Decisão e fundamentação técnica
A autoridade fiscal concluiu que o eixo primário de transmissão para motocicleta apresenta função própria, claramente distinta da função do motor. Embora seja destinado a fixar-se dentro da carcaça onde se localiza o motor, sua atuação não é inerente à mecânica de funcionamento do motor em si, diferentemente de outros órgãos de transmissão como virabrequins e árvores de cames.
Esta interpretação alinha-se com os exemplos fornecidos nas Notas Explicativas da posição 87.14, que demonstram que mesmo partes tipicamente localizadas dentro da carcaça do motor (como câmbio e embreagens) permanecem classificadas nessa posição, desde que seu funcionamento não seja intrínseco ao motor.
A classificação fiscal eixo primário transmissão motocicleta na posição 87.14 foi confirmada porque:
- É claramente uma parte de motocicleta;
- Não constitui parte intrínseca do motor;
- Sua função é de transmissão entre a embreagem e o eixo secundário;
- Não está sujeito às exclusões previstas nas Notas da Seção XVII.
Enquadramento final na NCM
Seguindo a RGI 6, a mercadoria foi classificada na subposição de primeiro nível 8714.10.00 (“De motocicletas (incluindo os ciclomotores)”), que não se desdobra em subposições de segundo nível nem em itens.
Portanto, o código NCM final atribuído ao eixo primário de transmissão para motocicleta foi o 8714.10.00.
Impactos práticos desta classificação
A classificação determinada na SC COSIT nº 98.583/2019 traz diversas implicações práticas para importadores, exportadores e comerciantes deste tipo de peça:
- Tributação: Define as alíquotas aplicáveis de II (Imposto de Importação), IPI (Imposto sobre Produtos Industrializados) e outros tributos federais;
- Controles administrativos: Estabelece quais licenças, autorizações ou certificações podem ser necessárias para o comércio do produto;
- Preferências tarifárias: Determina a aplicabilidade de benefícios previstos em acordos comerciais internacionais;
- Controles estatísticos: Garante uniformidade nos registros de comércio exterior.

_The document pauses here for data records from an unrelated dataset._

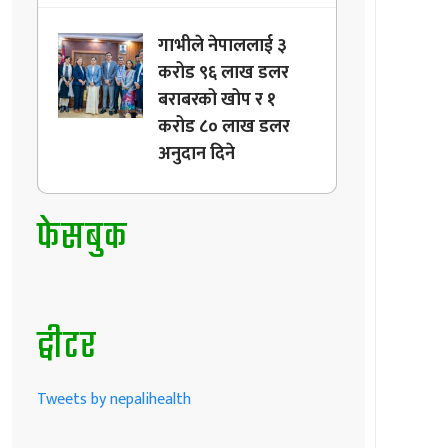
गाभीले नेपाललाई ३
करोड ९६ लाख डलर
बराबरको खोप र १
करोड ८० लाख डलर
अनुदान दिने
फेसबुक
ट्वीटर
Tweets by nepalihealth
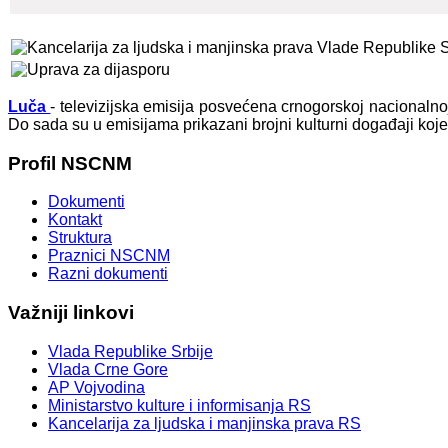
Luča
- televizijska emisija posvećena crnogorskoj nacionaln
Do sada su u emisijama prikazani brojni kulturni događaji koj
Profil
NSCNM
Dokumenti
Kontakt
Struktura
Praznici NSCNM
Razni dokumenti
Važniji
linkovi
Vlada Republike Srbije
Vlada Crne Gore
AP Vojvodina
Ministarstvo kulture i informisanja RS
Kancelarija za ljudska i manjinska prava RS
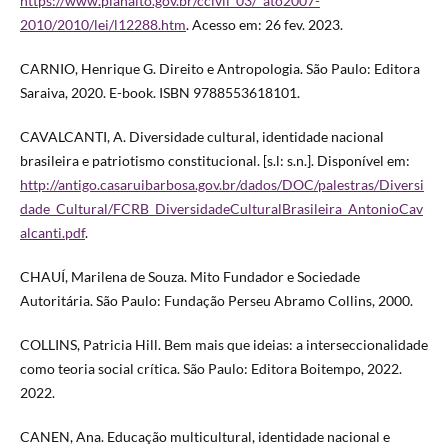
https://www.planalto.gov.br/ccivil_03/_ato2007-
2010/2010/lei/l12288.htm
. Acesso em: 26 fev. 2023.
CARNIO, Henrique G. Direito e Antropologia. São Paulo: Editora
Saraiva, 2020. E-book. ISBN 9788553618101.
CAVALCANTI, A. Diversidade cultural, identidade nacional
brasileira e patriotismo constitucional. [s.l: s.n.]. Disponível em:
http://antigo.casaruibarbosa.gov.br/dados/DOC/palestras/Diversi
dade_Cultural/FCRB_DiversidadeCulturalBrasileira_AntonioCav
alcanti.pdf
.
CHAUÍ, Marilena de Souza. Mito Fundador e Sociedade
Autoritária. São Paulo: Fundação Perseu Abramo Collins, 2000.
COLLINS, Patricia Hill. Bem mais que ideias: a interseccionalidade
como teoria social crítica. São Paulo: Editora Boitempo, 2022.
2022.
CANEN, Ana. Educação multicultural, identidade nacional e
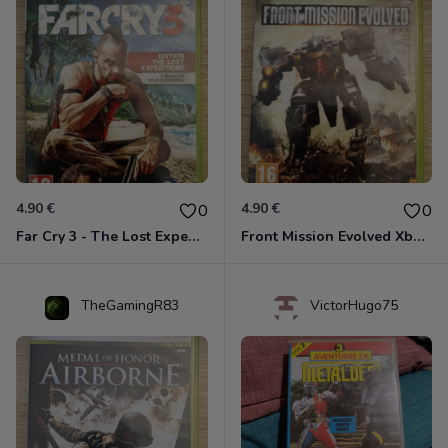
4.90 €
4.90 €
0
0
Far Cry 3 - The Lost Expeditions - Edition Spéciale Xbox 360
Front Mission Evolved Xbox 360
TheGamingR83
VictorHugo75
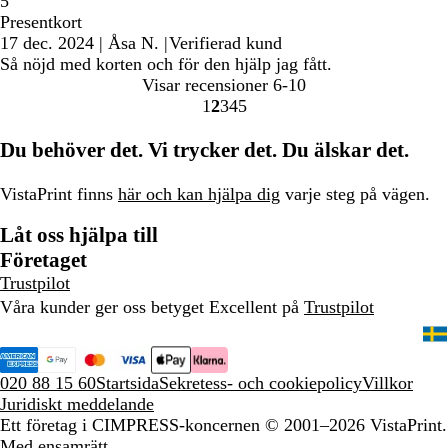
5
Presentkort
17 dec. 2024
|
Åsa N.
|
Verifierad kund
Så nöjd med korten och för den hjälp jag fått.
Visar recensioner
6-10
1
2
3
4
5
gå
gå
gå
gå
gå
till
till
till
till
till
Du behöver det. Vi trycker det. Du älskar det.
sidan
sidan
sidan
sidan
sidan
1
2
3
4
5
VistaPrint finns
här och kan hjälpa dig
varje steg på vägen.
Låt oss hjälpa till
Företaget
Trustpilot
Våra kunder ger oss betyget Excellent på
Trustpilot
020 88 15 60
Startsida
Sekretess- och cookiepolicy
Villkor
Juridiskt meddelande
Ett företag i CIMPRESS-koncernen
© 2001–2026 VistaPrint.
Med ensamrätt.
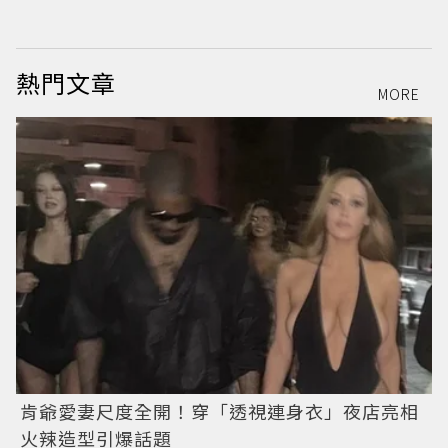
型
熱門文章
MORE
肯爺愛妻尺度全開！穿「透視連身衣」夜店亮相
火辣造型引爆話題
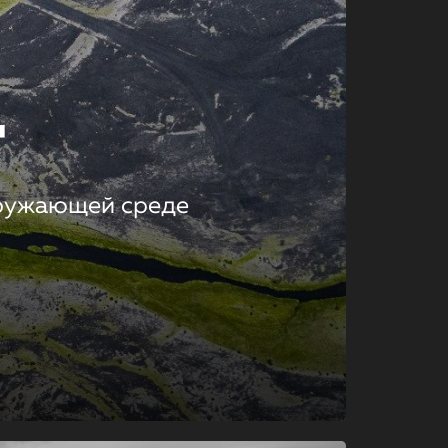
т
кружающей среде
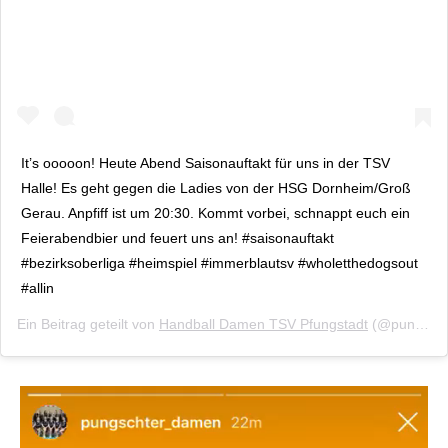
It’s ooooon! Heute Abend Saisonauftakt für uns in der TSV
Halle! Es geht gegen die Ladies von der HSG Dornheim/Groß
Gerau. Anpfiff ist um 20:30. Kommt vorbei, schnappt euch ein
Feierabendbier und feuert uns an! #saisonauftakt
#bezirksoberliga #heimspiel #immerblautsv #wholetthedogsout
#allin
Ein Beitrag geteilt von
Handball Damen TSV Pfungstadt
(@pungschter_damen) am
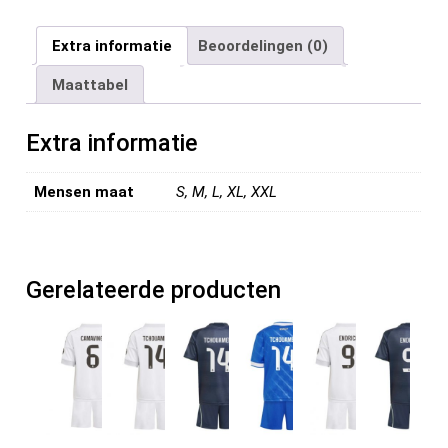
a
wi
m
nt
e
n
el
ce
tt
ail
er
d
ke
e
Extra informatie
Beoordelingen (0)
b
er
es
di
dI
n
Maattabel
o
t
t
n
o
Extra informatie
k
Mensen maat
S, M, L, XL, XXL
Gerelateerde producten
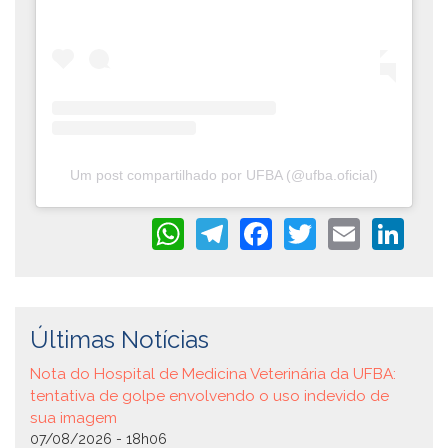
Um post compartilhado por UFBA (@ufba.oficial)
WhatsApp
Telegram
Facebook
Twitter
Email
Li
Últimas Notícias
Nota do Hospital de Medicina Veterinária da UFBA:
tentativa de golpe envolvendo o uso indevido de
sua imagem
07/08/2026 - 18h06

Para os contribuintes que comercializam este tipo de produto, a classificação correta é essencial para evitar autuações fiscais por erro de classificação, que podem resultar em multas e cobranças retroativas de tributos.

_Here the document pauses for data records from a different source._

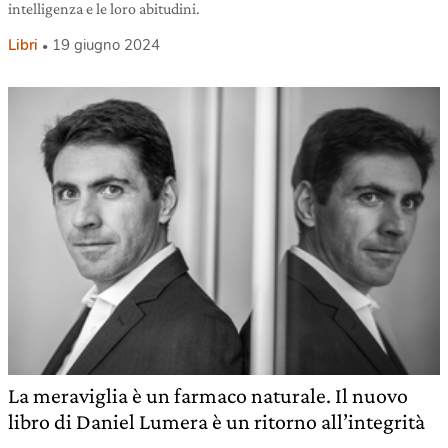
intelligenza e le loro abitudini.
Libri
19 giugno 2024
La meraviglia è un farmaco naturale. Il nuovo
libro di Daniel Lumera è un ritorno all’integrità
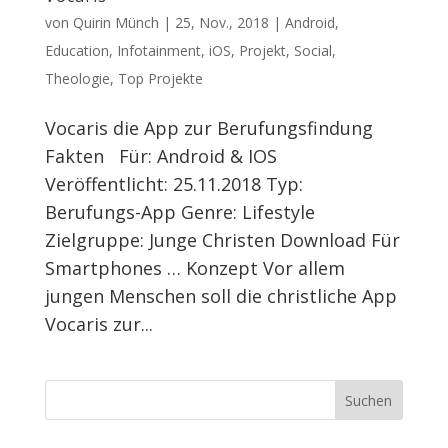
von
Quirin Münch
|
25, Nov., 2018
|
Android
,
Education
,
Infotainment
,
iOS
,
Projekt
,
Social
,
Theologie
,
Top Projekte
Vocaris die App zur Berufungsfindung
Fakten Für: Android & IOS
Veröffentlicht: 25.11.2018 Typ:
Berufungs-App Genre: Lifestyle
Zielgruppe: Junge Christen Download Für
Smartphones … Konzept Vor allem
jungen Menschen soll die christliche App
Vocaris zur...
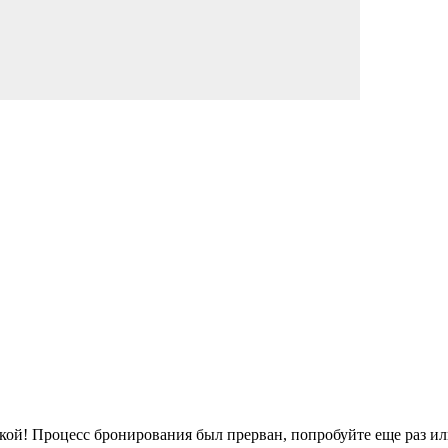
кой!
Процесс бронирования был прерван, попробуйте еще раз ил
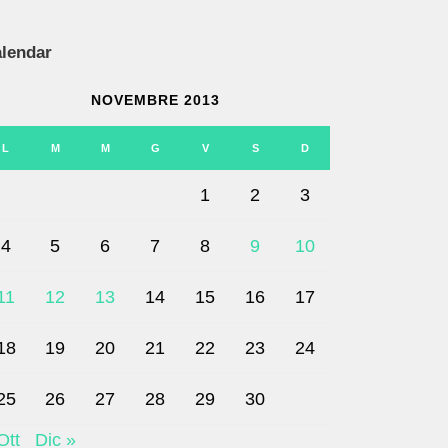
lendar
NOVEMBRE 2013
L
M
M
G
V
S
D
1
2
3
4
5
6
7
8
9
10
11
12
13
14
15
16
17
18
19
20
21
22
23
24
25
26
27
28
29
30
Ott
Dic »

Orientações para aplicação prática
Com base na decisão da RFB sobre a classificação fiscal eixo primário transmissão motocicleta, recomenda-se que as empresas:
- Revisem a classificação fiscal de produtos similares em seus sistemas;
- Verifiquem se eventuais importações anteriores foram realizadas com o código correto;
- Atualizem seus catálogos e documentação técnica;
- Treinem suas equipes quanto aos critérios utilizados nesta decisão, especialmente sobre a distinção entre partes intrínsecas e não intrínsecas de motores.
É importante ressaltar que esta Solução de Consulta tem efeito vinculante para toda a administração tributária em relação ao consulente, desde que a legislação não tenha sido alterada e que a situação fática descrita na consulta permaneça inalterada.
Os contribuintes podem utilizar este entendimento como referência para classificar produtos semelhantes, mas é recomendável verificar se existem particularidades técnicas que possam alterar a classificação em casos específicos.